LOS PIES EN EL AGUA
De aquel día recuerdo todo. El sonido del río, el sol fuerte sobre nuestras cabezas. Mi hermano saltando una y otra vez desde las rocas, todo.
Ha pasado mucho tiempo desde entonces y ni tan siquiera estuve aquel día aunque me acuerde del paisaje, del camino que bordea el río y del aplastante silencio continuamente roto por los saltos de agua y por las risas de mis hermanos. Mi madre tampoco estuvo y se acuerda de cómo los peces se acercaban a los pies de Cristina, entonces muy niña y se los picoteaban suavemente.
En casa, a veces, cuando nos enzarzamos en esas acaloradas y pesadas discusiones familiares que se alargan interminablemente, si alguien menciona la concentración con la que miraba a los peces o con qué quietud les dejaba acercarse, todo vuelve a la calma: el sol intenso de aquel día de nuevo nos quema la piel y el campo de almendros que rodea una parte del río surge delante mío y pienso si estarán verdes las almendras.

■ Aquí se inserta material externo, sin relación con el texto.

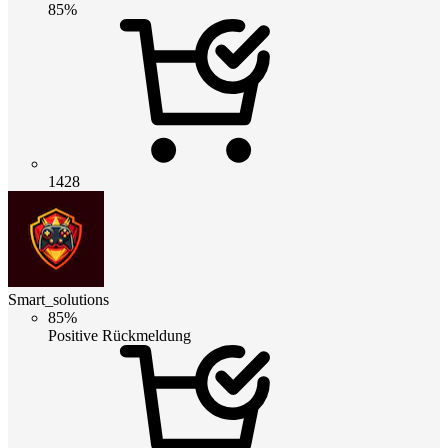
85%
1428
Smart_solutions
85%
Positive Rückmeldung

Los años pasan y se pierden muchas cosas. Se pierden amigos, se pierde al padre, la tragedía si no te toca, te roza, alguien pierde la cabeza, tanto es así que lo del "paraíso perdido" queda un tanto diluido, pero no echo en falta su perdida porque el saber no sólo es mejor que la ignorancia sino que incluso, es mucho mejor que la inocencia, y veo los pies de mi hermana en el agua que la fotografía me recuerda y ya cuando trabajo, no añoro la realidad ni la complacencia de su belleza, acepto la aridez de lo abstracto y agradezco no ya al arte del siglo XX el haberme permitido serlo sino a esos pueblos profundamente geométricos que, como los pies de mi hermana en el agua se vacían de contenido y llenan de libertad al que los contempla.